Councillors, why do you listen to politicians and faceless bureaucrats who have no conceptual understanding of those things mentioned here and ignore the people you represent, when time and time again we have clearly articulated what we would like you to do for us?

This is our home. We invested in this place, this “place of wellbeing”. We love it. And with things you love you just know when it’s not right; and councillors, it’s just not right.

Rodney Ford
Torquay


Australia’s social conscience

Dear Editor,

The plight of the, already marginalised, single, over 55s, low income people here on the Bellarine is becoming dire in the current rental market.

As this area is demographically predominantly older aged, there are a great many older renters here trying to exist on a pension.

Many are now entering severe rental stress or having to leave the area, which they love, have often grown up in and have helped build the community, because of unaffordable rentals.
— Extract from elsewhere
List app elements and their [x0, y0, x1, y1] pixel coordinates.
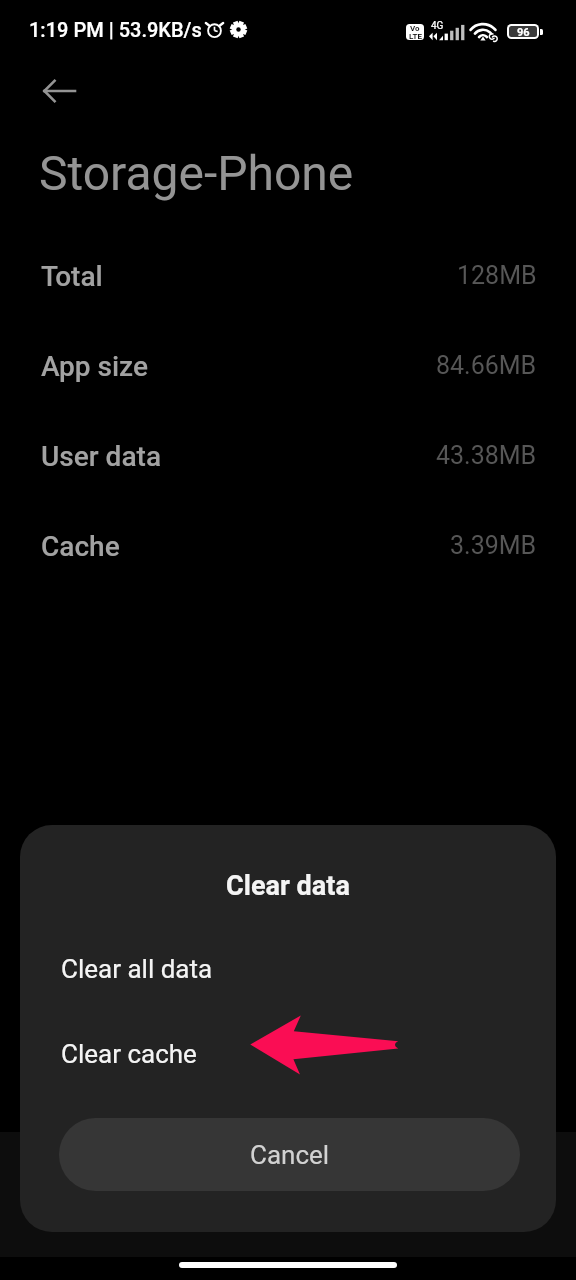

This is not just bad news for them, it affects the infrastructure of the community.

If this continues, businesses will not survive as people who struggle with high rents or mortgages or leave houses empty (holiday houses are rapidly taking the place of permanent residents) do not spend as well and consistently as people with affordable rents, who live here permanently.

And many seniors who rent are volunteers in the community, ensuring valuable resources such as community hubs and information areas keep open. They help keep our community worth living in.
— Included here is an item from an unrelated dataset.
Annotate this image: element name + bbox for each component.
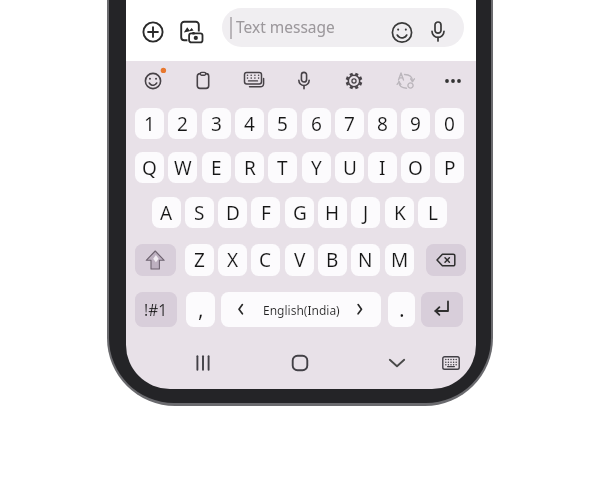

Yet the government has declared it will build no more social housing; it wants the private sector to build affordable rentals.

According to them, it isn’t their responsibility. I disagree strongly. Private builders and landlords want the best return they can get for their money which means top rents.

Are we going to make our older citizens who have given so much, homeless? Is there no social conscience in Australia any more?